A real estate appraisal is used to assist creditors, buyers and sellers of property come into an understanding of how much a house is worth, or its market value. An appraiser will visually inspect the house and compare it to similar homes in the area that have sold. He’ll find out more about the area and take note of topics, such as crime rate and high quality of schools, access to highways, and access to public locations. You can’t change which neighborhood your house is located in or just how well it was constructed, however there are things you can do to optimize your appraisal.
Clean your property. Wash dishes, clean away litter, store or give away anything you don’t use on a regular basis, clean flooring, rid the house of odors. Clean as if business were coming. An appraiser will attempt to observe the house through the eyes of potential buyers, checking for any red flags that could prevent a buyer from making an offer, so eliminate those red flags by giving the house a thorough cleaning.

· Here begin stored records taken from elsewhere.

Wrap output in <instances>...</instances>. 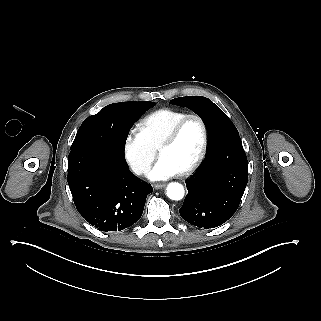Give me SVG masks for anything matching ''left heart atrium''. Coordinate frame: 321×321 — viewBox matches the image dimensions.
<instances>
[{
    "label": "left heart atrium",
    "instance_id": "obj_1",
    "mask_svg": "<svg viewBox=\"0 0 321 321\" xmlns=\"http://www.w3.org/2000/svg\"><path fill=\"white\" fill-rule=\"evenodd\" d=\"M180 173L181 170L170 157L162 156L151 168L149 176L155 180H165Z\"/></svg>",
    "mask_w": 321,
    "mask_h": 321
}]
</instances>
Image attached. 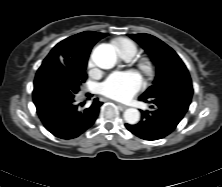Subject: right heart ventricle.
Masks as SVG:
<instances>
[{
    "label": "right heart ventricle",
    "mask_w": 222,
    "mask_h": 187,
    "mask_svg": "<svg viewBox=\"0 0 222 187\" xmlns=\"http://www.w3.org/2000/svg\"><path fill=\"white\" fill-rule=\"evenodd\" d=\"M116 45L119 48L121 55L130 53L134 56L137 52L136 45L129 40H119Z\"/></svg>",
    "instance_id": "e07e8e85"
}]
</instances>
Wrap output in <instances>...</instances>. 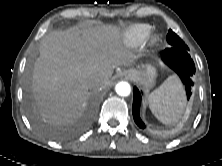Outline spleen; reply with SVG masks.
I'll return each instance as SVG.
<instances>
[{"instance_id": "1", "label": "spleen", "mask_w": 222, "mask_h": 166, "mask_svg": "<svg viewBox=\"0 0 222 166\" xmlns=\"http://www.w3.org/2000/svg\"><path fill=\"white\" fill-rule=\"evenodd\" d=\"M148 103L152 113L163 124L177 122L185 107L184 88L177 76H169L148 96Z\"/></svg>"}]
</instances>
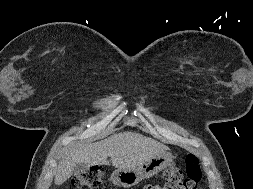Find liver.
Segmentation results:
<instances>
[{
    "mask_svg": "<svg viewBox=\"0 0 253 189\" xmlns=\"http://www.w3.org/2000/svg\"><path fill=\"white\" fill-rule=\"evenodd\" d=\"M169 148L142 134L123 132L89 144H79L66 148L61 156L55 172L54 183L58 186L67 181L76 164L108 165V157L112 166L118 169H133L151 160Z\"/></svg>",
    "mask_w": 253,
    "mask_h": 189,
    "instance_id": "liver-1",
    "label": "liver"
}]
</instances>
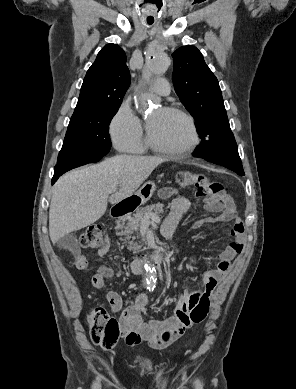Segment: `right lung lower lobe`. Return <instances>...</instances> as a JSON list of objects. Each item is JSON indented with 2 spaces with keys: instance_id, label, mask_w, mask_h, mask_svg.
<instances>
[{
  "instance_id": "98d812e1",
  "label": "right lung lower lobe",
  "mask_w": 296,
  "mask_h": 389,
  "mask_svg": "<svg viewBox=\"0 0 296 389\" xmlns=\"http://www.w3.org/2000/svg\"><path fill=\"white\" fill-rule=\"evenodd\" d=\"M66 171H68V169H62V170H54V176L52 178V184H54L57 179L63 174L65 173Z\"/></svg>"
}]
</instances>
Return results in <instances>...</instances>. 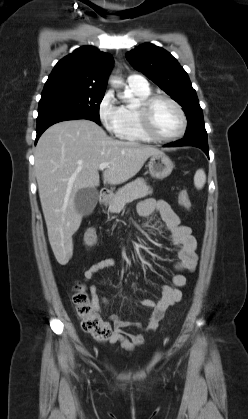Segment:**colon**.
Segmentation results:
<instances>
[{"label": "colon", "mask_w": 248, "mask_h": 419, "mask_svg": "<svg viewBox=\"0 0 248 419\" xmlns=\"http://www.w3.org/2000/svg\"><path fill=\"white\" fill-rule=\"evenodd\" d=\"M178 201L185 210L191 209L192 203L187 190H181L178 193ZM96 239L95 230L88 229L84 235L85 245L89 248L93 247L96 243ZM72 302L84 331L90 333L98 340H106L111 336V325L99 317L97 306L91 301L89 295L79 283L74 285Z\"/></svg>", "instance_id": "obj_1"}]
</instances>
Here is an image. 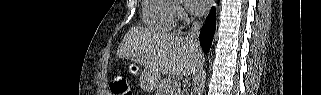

Leash your dog. If at all possible, send your dog to play with a neighbor dog or shop him in an area he enjoys being in while the appraiser is not there. Do not assume that the appraiser will love your pet. He’s got a job to do and his job will be hindered by a dog that is barking or jumping. If you do place the dog in a room, don’t forget to tell the appraiser what room it’ll be in to prevent a surprise. Wash any waste’s yard that the dog has left .
Make repairs. Repair all those small items which you’ve managed to live with, such as drippy faucets, missing doorknobs, cracked light fittings, and nail holes in the wall. Again, the appraiser is going to examine the house as if he were a buyer and he knows that buyers want a repair-free house.
Collect your comparables. You can ask your real estate agent to get a list of similar home sales in your area, or if you’re working with no agent, collect your personal at websites like Zillow.com and PropertyShark.com. While the appraiser will do his own evaluation of similar sales, anything you add can be helpful. You need to list the basic details of their other homes, just how much they sold for, and how yours differs. Every amenity that your house has that those homes don’t will just increase your value.
Put a scrapbook. It should include receipts for any repairs and upgrades you’ve made to your house, and if possible, before and after photographs. Don’t hesitate to brag a bit about the unique items your house has, such as a pull-out spice stand in the kitchen, or towel warmer from the bathroom.
Manicure your lawn. The first thing the appraiser is going to judge about your property is your yard. Make certain that it is mowed and trimmed, so that there are no toys or jumble strewn about, that your backyard has no weeds, and that your driveway and sidewalk are swept.
Cooperate with your appraiser. Make sure he has access to all of the areas of the house he’s going to need to see and that there are no boxes or other large items for him to browse around to get into the basement, attic or garage. Answer any questions he has and ask him if he’d like for one to walk with him as he trips the house or if he’d like to be lonely. It never hurts to be polite.